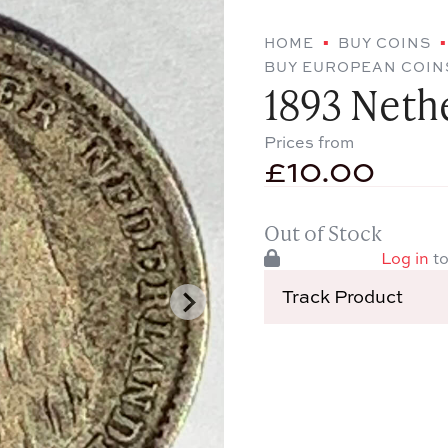
HOME
BUY COINS
BUY EUROPEAN COIN
1893 Neth
Prices from
£
10.00
Out of Stock
Log in
to
Track Product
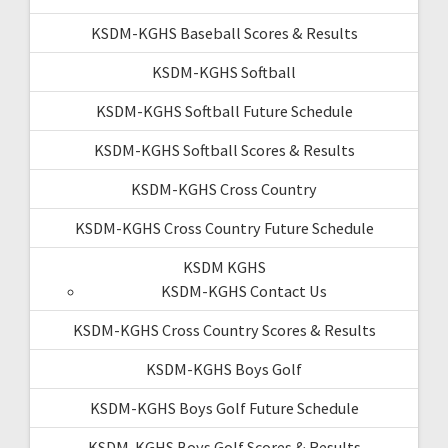
KSDM-KGHS Baseball Scores & Results
KSDM-KGHS Softball
KSDM-KGHS Softball Future Schedule
KSDM-KGHS Softball Scores & Results
KSDM-KGHS Cross Country
KSDM-KGHS Cross Country Future Schedule
KSDM KGHS
KSDM-KGHS Contact Us
KSDM-KGHS Cross Country Scores & Results
KSDM-KGHS Boys Golf
KSDM-KGHS Boys Golf Future Schedule
KSDM-KGHS Boys Golf Scores & Results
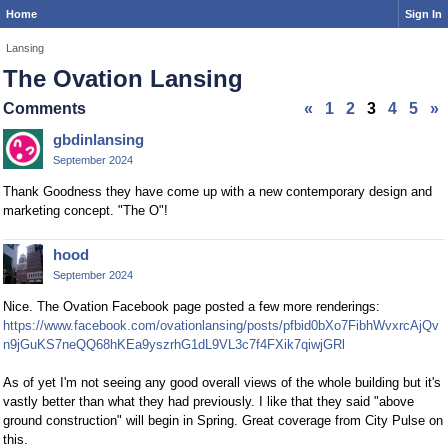
Home
Sign In
Lansing
The Ovation Lansing
Comments
«
1
2
3
4
5
»
gbdinlansing
September 2024
Thank Goodness they have come up with a new contemporary design and
marketing concept. "The O"!
hood
September 2024
Nice. The Ovation Facebook page posted a few more renderings:
https://www.facebook.com/ovationlansing/posts/pfbid0bXo7FibhWvxrcAjQv
n9jGuKS7neQQ68hKEa9yszrhG1dL9VL3c7f4FXik7qiwjGRl
As of yet I'm not seeing any good overall views of the whole building but it's
vastly better than what they had previously. I like that they said "above
ground construction" will begin in Spring. Great coverage from City Pulse on
this.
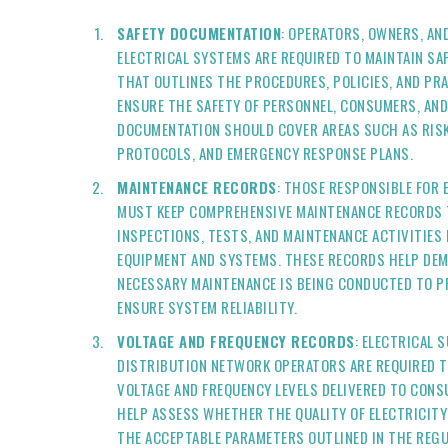
SAFETY DOCUMENTATION
: OPERATORS, OWNERS, AN
ELECTRICAL SYSTEMS ARE REQUIRED TO MAINTAIN S
THAT OUTLINES THE PROCEDURES, POLICIES, AND PRA
ENSURE THE SAFETY OF PERSONNEL, CONSUMERS, AND
DOCUMENTATION SHOULD COVER AREAS SUCH AS RIS
PROTOCOLS, AND EMERGENCY RESPONSE PLANS.
MAINTENANCE RECORDS
: THOSE RESPONSIBLE FOR
MUST KEEP COMPREHENSIVE MAINTENANCE RECORDS 
INSPECTIONS, TESTS, AND MAINTENANCE ACTIVITIES
EQUIPMENT AND SYSTEMS. THESE RECORDS HELP DE
NECESSARY MAINTENANCE IS BEING CONDUCTED TO 
ENSURE SYSTEM RELIABILITY.
VOLTAGE AND FREQUENCY RECORDS
: ELECTRICAL 
DISTRIBUTION NETWORK OPERATORS ARE REQUIRED T
VOLTAGE AND FREQUENCY LEVELS DELIVERED TO CON
HELP ASSESS WHETHER THE QUALITY OF ELECTRICITY
THE ACCEPTABLE PARAMETERS OUTLINED IN THE REGU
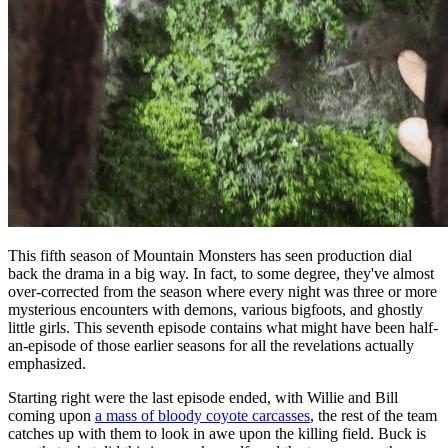
This fifth season of Mountain Monsters has seen production dial
back the drama in a big way. In fact, to some degree, they've almost
over-corrected from the season where every night was three or more
mysterious encounters with demons, various bigfoots, and ghostly
little girls. This seventh episode contains what might have been half-
an-episode of those earlier seasons for all the revelations actually
emphasized.
Starting right were the last episode ended, with Willie and Bill
coming upon
a mass of bloody coyote carcasses
, the rest of the team
catches up with them to look in awe upon the killing field. Buck is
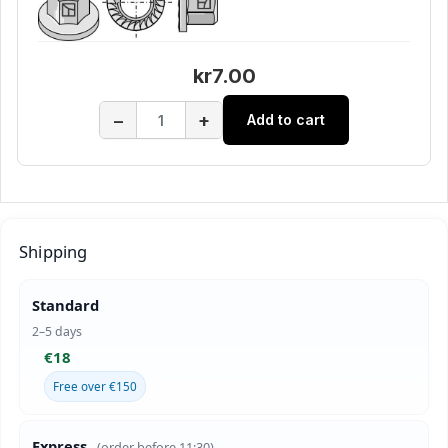
kr7.00
−
+
Add to cart
Shipping
Standard
2–5 days
€18
Free over €150
Express
(order before 11:30)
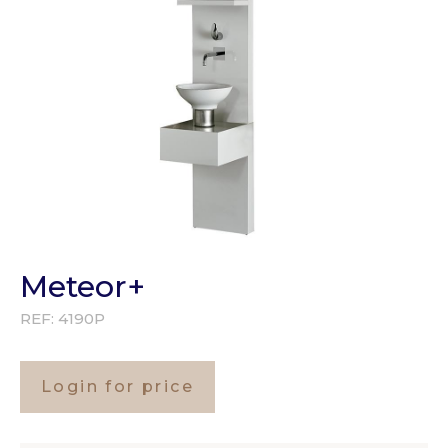
Meteor+
REF:
4190P
Login for price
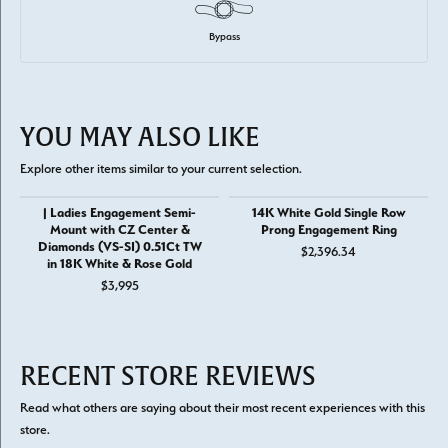
Bypass
YOU MAY ALSO LIKE
Explore other items similar to your current selection.
| Ladies Engagement Semi-
14K White Gold Single Row
Mount with CZ Center &
Prong Engagement Ring
Diamonds (VS-SI) 0.51Ct TW
$2,396.34
in 18K White & Rose Gold
$3,995
RECENT STORE REVIEWS
Read what others are saying about their most recent experiences with this
store.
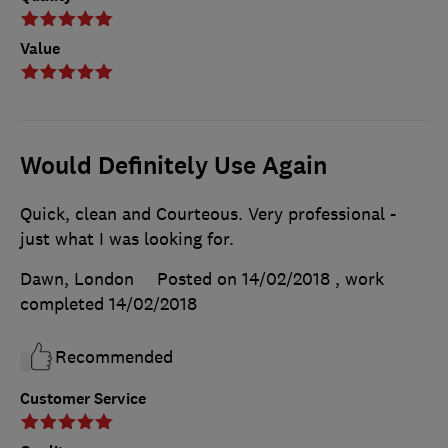
Value
Would Definitely Use Again
Quick, clean and Courteous. Very professional -
just what I was looking for.
Dawn, London
Posted on 14/02/2018
, work
completed
14/02/2018
Recommended
Customer Service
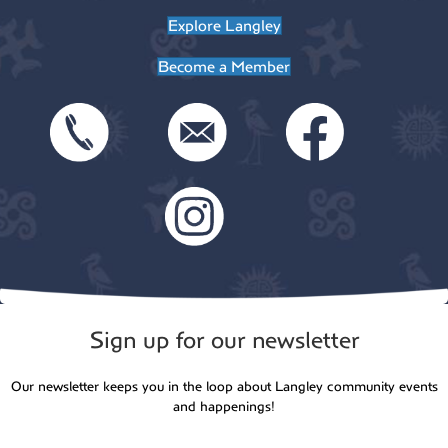
Explore Langley
Become a Member
Sign up for our newsletter
Our newsletter keeps you in the loop about Langley community events
and happenings!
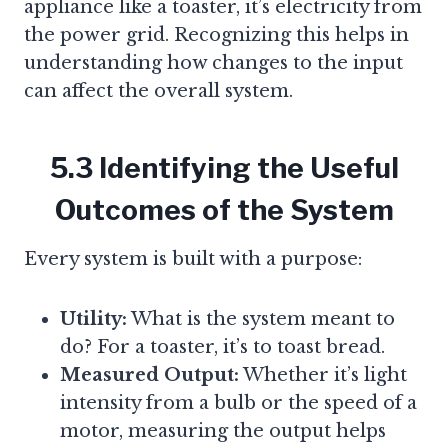
appliance like a toaster, it’s electricity from
the power grid. Recognizing this helps in
understanding how changes to the input
can affect the overall system.
5.3 Identifying the Useful
Outcomes of the System
Every system is built with a purpose:
Utility:
What is the system meant to
do? For a toaster, it’s to toast bread.
Measured Output:
Whether it’s light
intensity from a bulb or the speed of a
motor, measuring the output helps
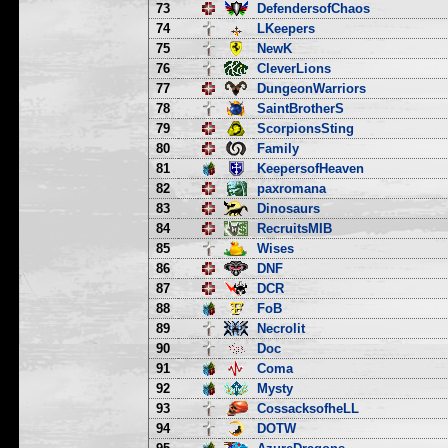
73
DefendersofChaos
74
LKeepers
75
NewK
76
CleverLions
77
DungeonWarriors
78
SaintBrotherS
79
ScorpionsSting
80
Family
81
KeepersofHeaven
82
paxromana
83
Dinosaurs
84
RecruitsMIB
85
Wises
86
DNF
87
DCR
88
FoB
89
Necrolit
90
Doc
91
Coma
92
Mysty
93
CossacksofheLL
94
DOTW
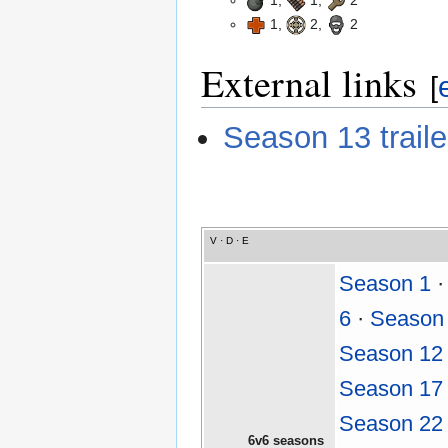
1,
1,
2
1,
2,
2
External links
[
Season 13 trail
V
·
D
·
E
Season 1
6
·
Season
Season 12
Season 17
Season 22
6v6 seasons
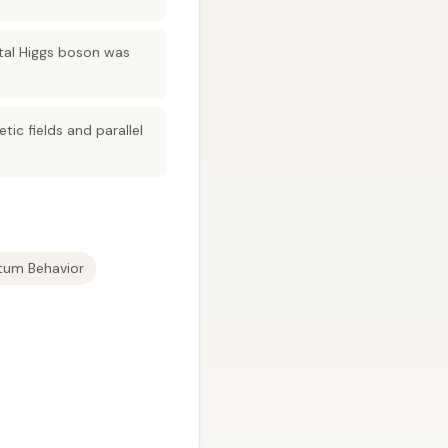
tal Higgs boson was
tic fields and parallel
tum Behavior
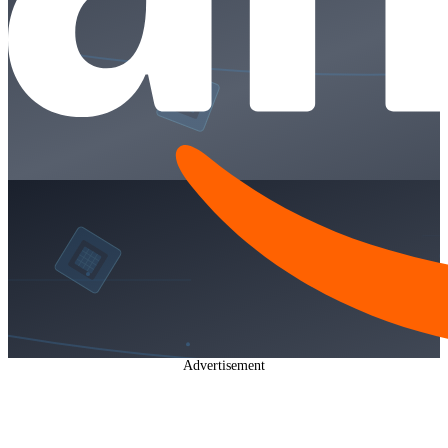
Advertisement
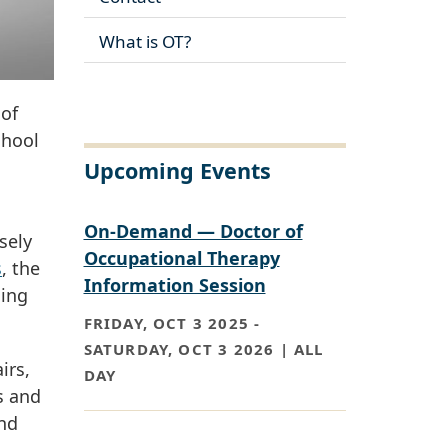
What is OT?
 of
chool
Upcoming Events
On-Demand — Doctor of
sely
Occupational Therapy
s
, the
Information Session
ning
FRIDAY, OCT 3 2025
-
SATURDAY, OCT 3 2026 | ALL
irs,
DAY
s and
and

────────────────

**About this exercise**
Line by line, output the material above exactly, passing over the pictures.

**Exercise result**
HOME
BUY COINS
BUY EUROPEAN COIN
1893 Neth
Prices from
£
10.00
Out of Stock
Log in
to
Track Product
KSDM-KGHS Baseball Scores & Results
KSDM-KGHS Softball
KSDM-KGHS Softball Future Schedule
KSDM-KGHS Softball Scores & Results
KSDM-KGHS Cross Country
KSDM-KGHS Cross Country Future Schedule
KSDM KGHS
KSDM-KGHS Contact Us
KSDM-KGHS Cross Country Scores & Results
KSDM-KGHS Boys Golf
KSDM-KGHS Boys Golf Future Schedule
KSDM-KGHS Boys Golf Scores & Results
Home
Sign In
Lansing
The Ovation Lansing
Comments
«
1
2
3
4
5
»
gbdinlansing
September 2024
Thank Goodness they have come up with a new contemporary design and
marketing concept. "The O"!
hood
September 2024
Nice. The Ovation Facebook page posted a few more renderings:
https://www.facebook.com/ovationlansing/posts/pfbid0bXo7FibhWvxrcAjQv
n9jGuKS7neQQ68hKEa9yszrhG1dL9VL3c7f4FXik7qiwjGRl
As of yet I'm not seeing any good overall views of the whole building but it's
vastly better than what they had previously. I like that they said "above
ground construction" will begin in Spring. Great coverage from City Pulse on
this.
SAFETY DOCUMENTATION
: OPERATORS, OWNERS, AN
ELECTRICAL SYSTEMS ARE REQUIRED TO MAINTAIN S
THAT OUTLINES THE PROCEDURES, POLICIES, AND PRA
ENSURE THE SAFETY OF PERSONNEL, CONSUMERS, AND
DOCUMENTATION SHOULD COVER AREAS SUCH AS RIS
PROTOCOLS, AND EMERGENCY RESPONSE PLANS.
MAINTENANCE RECORDS
: THOSE RESPONSIBLE FOR
MUST KEEP COMPREHENSIVE MAINTENANCE RECORDS 
INSPECTIONS, TESTS, AND MAINTENANCE ACTIVITIES
EQUIPMENT AND SYSTEMS. THESE RECORDS HELP DE
NECESSARY MAINTENANCE IS BEING CONDUCTED TO 
ENSURE SYSTEM RELIABILITY.
VOLTAGE AND FREQUENCY RECORDS
: ELECTRICAL 
DISTRIBUTION NETWORK OPERATORS ARE REQUIRED T
VOLTAGE AND FREQUENCY LEVELS DELIVERED TO CON
HELP ASSESS WHETHER THE QUALITY OF ELECTRICITY
THE ACCEPTABLE PARAMETERS OUTLINED IN THE REGU
This fifth season of Mountain Monsters has seen production dial
back the drama in a big way. In fact, to some degree, they've almost
over-corrected from the season where every night was three or more
mysterious encounters with demons, various bigfoots, and ghostly
little girls. This seventh episode contains what might have been half-
an-episode of those earlier seasons for all the revelations actually
emphasized.
Starting right were the last episode ended, with Willie and Bill
coming upon
a mass of bloody coyote carcasses
, the rest of the team
catches up with them to look in awe upon the killing field. Buck is
kr7.00
−
+
Add to cart
Shipping
Standard
2–5 days
€18
Free over €150
Express
(order before 11:30)
Meteor+
REF:
4190P
Login for price
Bypass
YOU MAY ALSO LIKE
Explore other items similar to your current selection.
| Ladies Engagement Semi-
14K White Gold Single Row
Mount with CZ Center &
Prong Engagement Ring
Diamonds (VS-SI) 0.51Ct TW
$2,396.34
in 18K White & Rose Gold
$3,995
RECENT STORE REVIEWS
Read what others are saying about their most recent experiences with this
store.
Value
Would Definitely Use Again
Quick, clean and Courteous. Very professional -
just what I was looking for.
Dawn, London
Posted on 14/02/2018
, work
completed
14/02/2018
Recommended
Customer Service
Explore Langley
Become a Member
Sign up for our newsletter
Our newsletter keeps you in the loop about Langley community events
and happenings!
appliance like a toaster, it’s electricity from
the power grid. Recognizing this helps in
understanding how changes to the input
can affect the overall system.
5.3 Identifying the Useful
Outcomes of the System
Every system is built with a purpose:
Utility:
What is the system meant to
do? For a toaster, it’s to toast bread.
Measured Output:
Whether it’s light
intensity from a bulb or the speed of a
motor, measuring the output helps
73
DefendersofChaos
74
LKeepers
75
NewK
76
CleverLions
77
DungeonWarriors
78
SaintBrotherS
79
ScorpionsSting
80
Family
81
KeepersofHeaven
82
paxromana
83
Dinosaurs
84
RecruitsMIB
85
Wises
86
DNF
87
DCR
88
FoB
89
Necrolit
90
Doc
91
Coma
92
Mysty
93
CossacksofheLL
94
DOTW
1,
1,
2
1,
2,
2
External links
[
Season 13 trail
V
·
D
·
E
Season 1
6
·
Season
Season 12
Season 17
Season 22
6v6 seasons
tal Higgs boson was
tic fields and parallel
tum Behavior
Advertisement
What is OT?
 of
chool
Upcoming Events
On-Demand — Doctor of
sely
Occupational Therapy
s
, the
Information Session
ning
FRIDAY, OCT 3 2025
-
SATURDAY, OCT 3 2026 | ALL
irs,
DAY
s and
and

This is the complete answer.